Il n’est décidément pas évident de sortir du cadre fixé par la nomenclature Dintilhac pour indemniser les préjudices extrapatrimoniaux consécutifs à un dommage corporel. C’est ce que nous confirme la solution rendue par la deuxième chambre civile le 11 septembre dernier.
Une jeune femme avait été agressée par son concubin qui lui avait porté plusieurs coups de couteau. Par arrêt du 25 novembre 2010, la cour d’assises de Saint-Denis de La Réunion avait déclaré celui-ci coupable de tentative d’assassinat. Par requête du 12 janvier 2011, la jeune femme avait saisi la commission d’indemnisation des victimes d’infraction (la commission d’indemnisation ou la CIVI) du tribunal de grande instance de Saint-Denis de La Réunion d’une demande d’indemnisation de son préjudice sur le fondement de l’article 706-3 du code de procédure pénale. Par décision du 3 novembre 2011, la commission d’indemnisation lui avait alloué une somme de 418 880 € en réparation de son préjudice. Ce montant avait été confirmé en appel par la cour d’appel de Saint-Denis de La Réunion qui avait précisé, dans ses motifs, qu’étaient indemnisés à travers cette somme non seulement les souffrances endurées de la victime mais également un préjudice moral résultant de la dépendance affective qu’elle subissait de la part de son compagnon, auteur de la tentative d’assassinat et des circonstances des faits particulièrement traumatisantes ; la Cour ajoutant que, victime d’une tentative d’assassinat, la jeune femme avait vécu un épisode de terreur résultant de la peur de mourir.
Par cette motivation, c’est donc, une nouvelle fois, un préjudice d’angoisse de mort imminente que choisissait d’indemniser la juridiction du fond réunionnaise.
Malheureusement pour les défenseurs de victimes, c’est sur cette indemnisation que choisissent de revenir les conseillers de la deuxième chambre civile, dans la présente décision, en censurant l’arrêt d’appel au motif que « le préjudice moral lié aux souffrances psychiques et aux troubles qui y sont associés, étant inclus dans le poste de préjudice temporaire des souffrances endurées ou dans le poste de préjudice du déficit fonctionnel permanent, ne peut être indemnisé séparément » sous peine de procéder à une double indemnisation qui violerait le principe de réparation.
À ce titre, la solution n’a rien d’originale.
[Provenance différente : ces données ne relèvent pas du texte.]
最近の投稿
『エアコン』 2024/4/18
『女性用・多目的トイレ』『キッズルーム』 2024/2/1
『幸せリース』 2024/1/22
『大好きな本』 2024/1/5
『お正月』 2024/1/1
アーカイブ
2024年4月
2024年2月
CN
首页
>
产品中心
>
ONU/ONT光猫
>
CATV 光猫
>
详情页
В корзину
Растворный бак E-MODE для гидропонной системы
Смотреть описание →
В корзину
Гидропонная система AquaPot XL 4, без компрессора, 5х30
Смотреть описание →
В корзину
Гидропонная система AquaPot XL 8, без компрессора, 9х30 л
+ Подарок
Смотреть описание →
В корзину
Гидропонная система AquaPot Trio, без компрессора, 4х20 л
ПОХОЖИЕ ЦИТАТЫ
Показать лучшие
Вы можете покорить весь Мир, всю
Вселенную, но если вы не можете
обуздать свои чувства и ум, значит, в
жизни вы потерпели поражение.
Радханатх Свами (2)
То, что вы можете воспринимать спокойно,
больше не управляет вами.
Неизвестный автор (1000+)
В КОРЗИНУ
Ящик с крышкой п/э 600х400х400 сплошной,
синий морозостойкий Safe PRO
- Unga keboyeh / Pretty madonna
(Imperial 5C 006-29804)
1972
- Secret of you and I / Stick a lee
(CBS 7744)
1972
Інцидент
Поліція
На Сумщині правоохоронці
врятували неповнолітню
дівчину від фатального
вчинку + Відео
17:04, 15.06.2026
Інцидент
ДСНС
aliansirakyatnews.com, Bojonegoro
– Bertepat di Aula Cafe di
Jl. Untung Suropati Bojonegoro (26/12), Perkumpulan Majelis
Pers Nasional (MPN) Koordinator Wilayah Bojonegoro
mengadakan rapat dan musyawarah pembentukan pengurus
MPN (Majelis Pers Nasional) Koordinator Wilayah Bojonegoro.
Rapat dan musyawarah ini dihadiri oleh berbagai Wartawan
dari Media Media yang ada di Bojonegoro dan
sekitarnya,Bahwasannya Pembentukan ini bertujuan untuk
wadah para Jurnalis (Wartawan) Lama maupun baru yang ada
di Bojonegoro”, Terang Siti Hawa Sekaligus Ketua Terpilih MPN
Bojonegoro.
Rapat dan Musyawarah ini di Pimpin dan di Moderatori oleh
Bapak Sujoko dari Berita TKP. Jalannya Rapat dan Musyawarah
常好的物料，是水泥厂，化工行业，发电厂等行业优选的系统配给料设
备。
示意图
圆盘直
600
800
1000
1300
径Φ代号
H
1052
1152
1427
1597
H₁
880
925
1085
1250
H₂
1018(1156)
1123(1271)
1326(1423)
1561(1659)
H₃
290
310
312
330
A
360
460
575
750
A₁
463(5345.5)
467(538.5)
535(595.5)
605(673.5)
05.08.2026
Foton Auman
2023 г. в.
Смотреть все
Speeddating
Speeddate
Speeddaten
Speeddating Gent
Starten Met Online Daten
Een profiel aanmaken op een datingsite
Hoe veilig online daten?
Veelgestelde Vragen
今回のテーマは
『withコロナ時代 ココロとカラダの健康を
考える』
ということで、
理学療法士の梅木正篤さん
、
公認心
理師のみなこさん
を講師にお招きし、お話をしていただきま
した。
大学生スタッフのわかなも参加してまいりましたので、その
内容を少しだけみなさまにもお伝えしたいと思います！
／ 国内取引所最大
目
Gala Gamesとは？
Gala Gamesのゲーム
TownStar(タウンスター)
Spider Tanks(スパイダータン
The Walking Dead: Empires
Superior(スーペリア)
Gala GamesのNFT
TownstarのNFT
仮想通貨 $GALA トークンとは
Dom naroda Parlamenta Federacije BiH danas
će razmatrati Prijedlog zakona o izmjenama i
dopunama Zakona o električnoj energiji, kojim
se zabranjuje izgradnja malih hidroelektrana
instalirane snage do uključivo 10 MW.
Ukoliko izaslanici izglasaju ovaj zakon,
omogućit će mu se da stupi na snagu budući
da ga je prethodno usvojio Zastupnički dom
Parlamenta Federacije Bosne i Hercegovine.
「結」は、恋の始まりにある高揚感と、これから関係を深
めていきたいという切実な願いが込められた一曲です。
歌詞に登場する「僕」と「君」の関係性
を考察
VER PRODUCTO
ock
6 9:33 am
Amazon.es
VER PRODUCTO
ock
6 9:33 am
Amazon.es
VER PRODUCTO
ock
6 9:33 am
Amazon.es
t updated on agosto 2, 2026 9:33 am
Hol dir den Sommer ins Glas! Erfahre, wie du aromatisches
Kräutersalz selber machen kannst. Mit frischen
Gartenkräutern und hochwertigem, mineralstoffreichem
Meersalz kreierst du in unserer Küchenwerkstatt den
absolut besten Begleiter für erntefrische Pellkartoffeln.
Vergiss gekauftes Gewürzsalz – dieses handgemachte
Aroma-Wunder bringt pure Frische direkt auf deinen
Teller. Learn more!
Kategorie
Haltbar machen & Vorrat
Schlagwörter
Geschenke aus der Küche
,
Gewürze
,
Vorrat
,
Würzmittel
La Cour reprend ici la motivation qu’elle avait adoptée dans un arrêt du 16 septembre 2010 (Civ. 2e, 16 septembre 2010, n° 09-69.433) où le juge du droit avait, de la même manière, considéré que les souffrances endurées constituent un poste de préjudice temporaire, absorbées pour le surplus dans le déficit fonctionnel permanent.
On notera cependant que depuis, dans un arrêt du 23 octobre 2012 (Crim., 23 octobre 2012, n° 11-83.770), la chambre criminelle a semblé infléchir cette position en donnant au préjudice d’angoisse de mort imminente une reconnaissance et une véritable autonomie. Certes, jusqu’à présent, la question de la réparation de ce préjudice spécifique s’est surtout posée dans des cas où la victime directe était ensuite décédée, et où il fallait décider si celui-ci était transmissible à ses héritiers. Toutefois, cette limite ne paraît que d’espèce. Une fois la spécificité et l’autonomie de ce préjudice reconnues, on ne voit guère de raison d’en refuser la réparation au motif que la victime aurait survécu au risque de mort qui pesait sur elle. Dès lors que cette angoisse a été vécue et ressentie par la victime, elle mérite réparation. Peu importe que le risque à l’origine de cette angoisse ne se soit pas réalisé. Sur un plan technique, relevons enfin, que si ce préjudice est transmissible aux héritiers de la victime, c’est bien qu’il est rentré dans son patrimoine de son vivant. La seule exigence à poser pour admettre la réparation de celui-ci est de s’assurer, comme l’indiquait la chambre criminelle dans son arrêt du 23 octobre, que la victime était bien en mesure de prendre conscience du risque qui pesait sur elle.